> EXERCISE DIRECTIONS
Every record must be restated exactly. Drop the images.

> SOURCE DATA

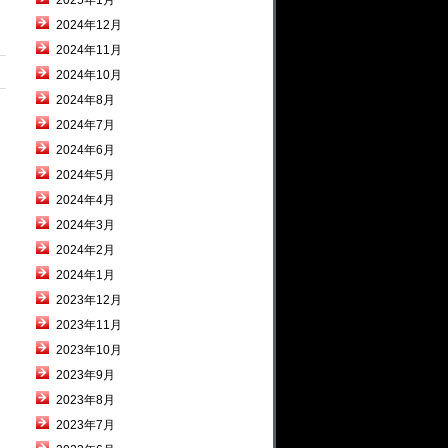
2025年1月
2024年12月
2024年11月
2024年10月
2024年8月
2024年7月
2024年6月
2024年5月
2024年4月
2024年3月
2024年2月
2024年1月
2023年12月
2023年11月
2023年10月
2023年9月
2023年8月
2023年7月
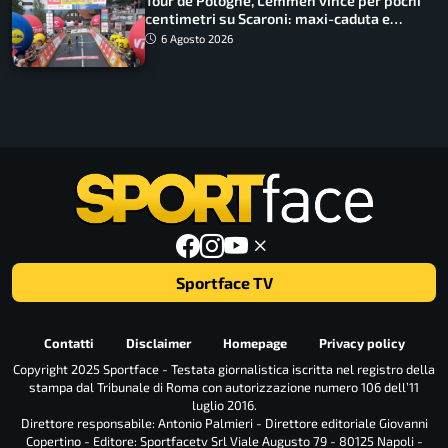
Tour de Pologne, Lemmen vince per pochi
centimetri su Scaroni: maxi-caduta e
tappa accorciata
6 Agosto 2026
Sportface TV
Contatti
Disclaimer
Homepage
Privacy policy
Copyright 2025 Sportface - Testata giornalistica iscritta nel registro della
stampa dal Tribunale di Roma con autorizzazione numero 106 dell’11
luglio 2016.
Direttore responsabile: Antonio Palmieri - Direttore editoriale Giovanni
Copertino - Editore: Sportfacetv Srl Viale Augusto 79 - 80125 Napoli -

> ANSWER FOR THIS EXERCISE
2025年1月
2024年12月
2024年11月
2024年10月
2024年8月
2024年7月
2024年6月
2024年5月
2024年4月
2024年3月
2024年2月
2024年1月
2023年12月
2023年11月
2023年10月
2023年9月
2023年8月
2023年7月
Tour de Pologne, Lemmen vince per pochi
centimetri su Scaroni: maxi-caduta e
tappa accorciata
6 Agosto 2026
Sportface TV
Contatti
Disclaimer
Homepage
Privacy policy
Copyright 2025 Sportface - Testata giornalistica iscritta nel registro della
stampa dal Tribunale di Roma con autorizzazione numero 106 dell’11
luglio 2016.
Direttore responsabile: Antonio Palmieri - Direttore editoriale Giovanni
Copertino - Editore: Sportfacetv Srl Viale Augusto 79 - 80125 Napoli -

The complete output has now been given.